-------- EXCERPTED DATA --------
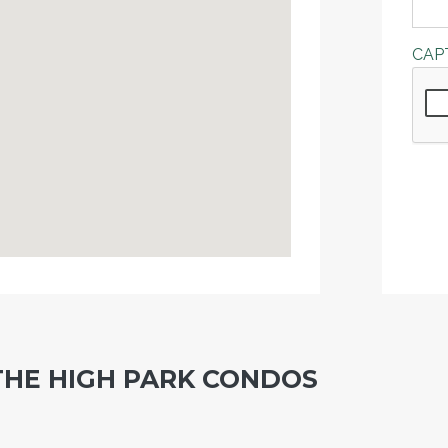
CAP
THE HIGH PARK CONDOS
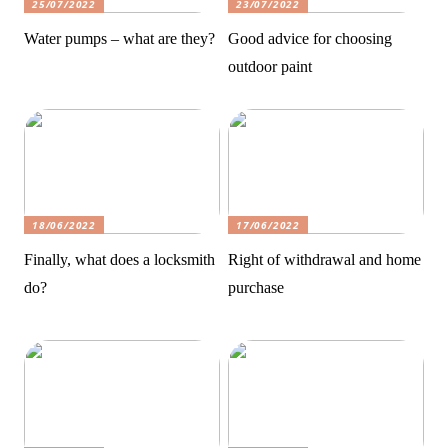
25/07/2022
23/07/2022
Water pumps – what are they?
Good advice for choosing
outdoor paint
18/06/2022
17/06/2022
Finally, what does a locksmith
Right of withdrawal and home
do?
purchase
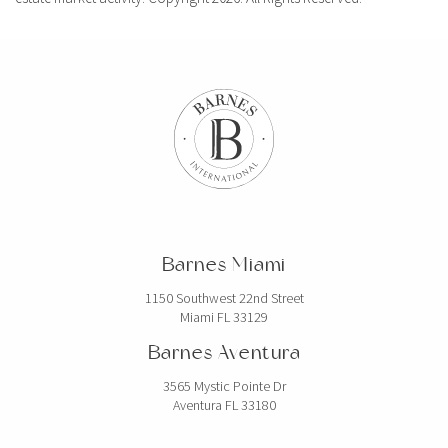
Barnes Miami
1150 Southwest 22nd Street
Miami FL 33129
Barnes Aventura
3565 Mystic Pointe Dr
Aventura FL 33180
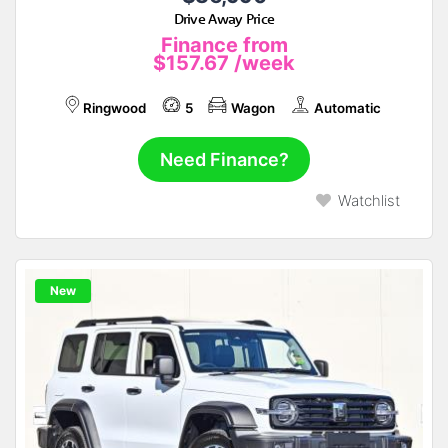
Drive Away Price
Finance from
$157.67
/week
Ringwood
5
Wagon
Automatic
Need Finance?
Watchlist
New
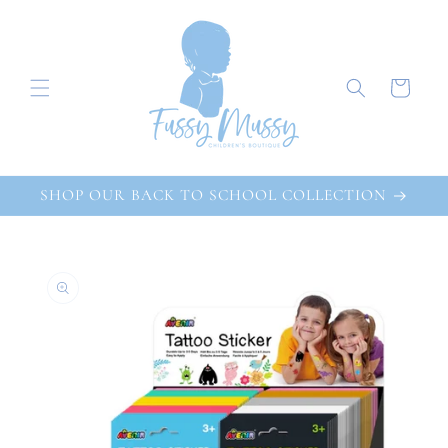
Skip to
content
Cart
SHOP OUR BACK TO SCHOOL COLLECTION
Skip to
product
information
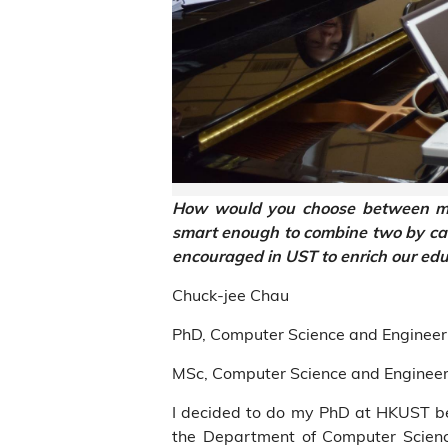
How would you choose between mus
smart enough to combine two by carr
encouraged in UST to enrich our ed
Chuck-jee Chau
PhD, Computer Science and Engineer
MSc, Computer Science and Engineer
I decided to do my PhD at HKUST be
the Department of Computer Scien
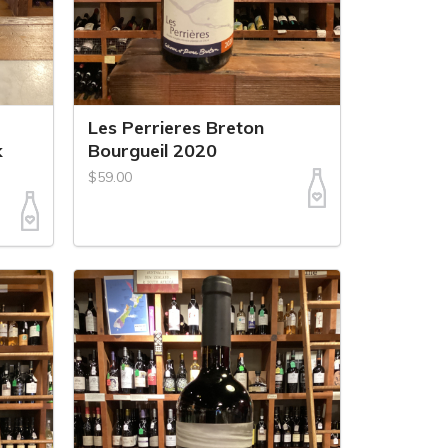
Les Perrieres Breton
k
Bourgueil 2020
$59.00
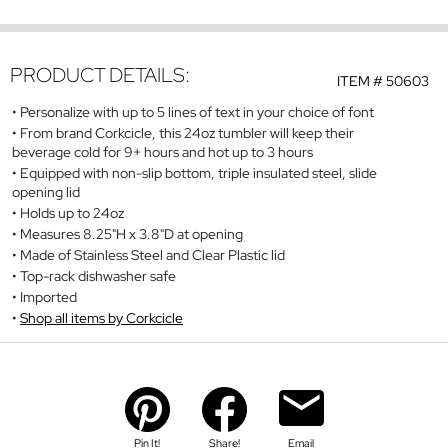
PRODUCT DETAILS:
ITEM #
50603
Personalize with up to 5 lines of text in your choice of font
From brand Corkcicle, this 24oz tumbler will keep their
beverage cold for 9+ hours and hot up to 3 hours
Equipped with non-slip bottom, triple insulated steel, slide
opening lid
Holds up to 24oz
Measures 8.25"H x 3.8"D at opening
Made of Stainless Steel and Clear Plastic lid
Top-rack dishwasher safe
Imported
Shop all items by Corkcicle
Pin It!
Share!
Email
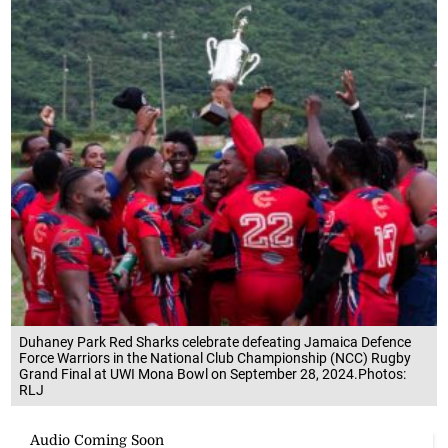
Duhaney Park Red Sharks celebrate defeating Jamaica Defence
Force Warriors in the National Club Championship (NCC) Rugby
Grand Final at UWI Mona Bowl on September 28, 2024.Photos:
RLJ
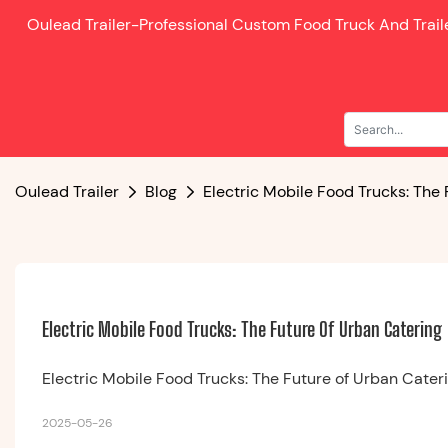
Oulead Trailer-
Professional Custom Food Truck And Trai
Oulead Trailer
Blog
Electric Mobile Food Trucks: The
Electric Mobile Food Trucks: The Future Of Urban Catering
Electric Mobile Food Trucks: The Future of Urban Cater
2025-05-26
--------
__ACTIVITY__.
Please retype the records above exactly, excluding every picture.

__ANSWER__.
CAP
THE HIGH PARK CONDOS
25/07/2022
23/07/2022
Water pumps – what are they?
Good advice for choosing
outdoor paint
18/06/2022
17/06/2022
Finally, what does a locksmith
Right of withdrawal and home
do?
purchase
Barnes Miami
1150 Southwest 22nd Street
Miami FL 33129
Barnes Aventura
3565 Mystic Pointe Dr
Aventura FL 33180
Drive Away Price
Finance from
$157.67
/week
Ringwood
5
Wagon
Automatic
Need Finance?
Watchlist
New
Skip to
content
Cart
SHOP OUR BACK TO SCHOOL COLLECTION
Skip to
product
information
How would you choose between mus
smart enough to combine two by carr
encouraged in UST to enrich our ed
Chuck-jee Chau
PhD, Computer Science and Engineer
MSc, Computer Science and Engineer
I decided to do my PhD at HKUST be
the Department of Computer Scien
Les Perrieres Breton
k
Bourgueil 2020
$59.00
PRODUCT DETAILS:
ITEM #
50603
Personalize with up to 5 lines of text in your choice of font
From brand Corkcicle, this 24oz tumbler will keep their
beverage cold for 9+ hours and hot up to 3 hours
Equipped with non-slip bottom, triple insulated steel, slide
opening lid
Holds up to 24oz
Measures 8.25"H x 3.8"D at opening
Made of Stainless Steel and Clear Plastic lid
Top-rack dishwasher safe
Imported
Shop all items by Corkcicle
Pin It!
Share!
Email
Duhaney Park Red Sharks celebrate defeating Jamaica Defence
Force Warriors in the National Club Championship (NCC) Rugby
Grand Final at UWI Mona Bowl on September 28, 2024.Photos:
RLJ
Oulead Trailer-
Professional Custom Food Truck And Trai
Oulead Trailer
Blog
Electric Mobile Food Trucks: The
Electric Mobile Food Trucks: The Future Of Urban Catering
Electric Mobile Food Trucks: The Future of Urban Cater
2025-05-26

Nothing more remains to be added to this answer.